┏━━

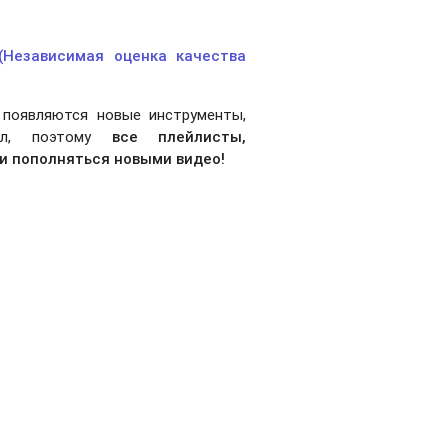
(Независимая оценка качества
 появляются новые инструменты,
нал, поэтому
все плейлисты,
и пополняться новыми видео!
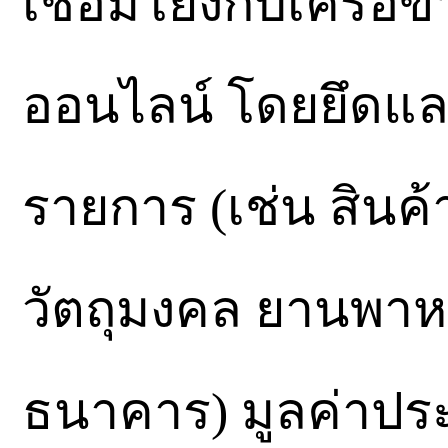
เชื่อมโยงกับเครือข
ออนไลน์ โดยยึดแล
รายการ (เช่น สินค
วัตถุมงคล ยานพาห
ธนาคาร) มูลค่าปร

┗━━

Work required:
Output the records above exactly as they are, leaving out the pictures.

Answer to this task:
(Независимая оценка качества
 появляются новые инструменты,
нал, поэтому
все плейлисты,
и пополняться новыми видео!
เชื่อมโยงกับเครือข
ออนไลน์ โดยยึดแล
รายการ (เช่น สินค
วัตถุมงคล ยานพาห
ธนาคาร) มูลค่าปร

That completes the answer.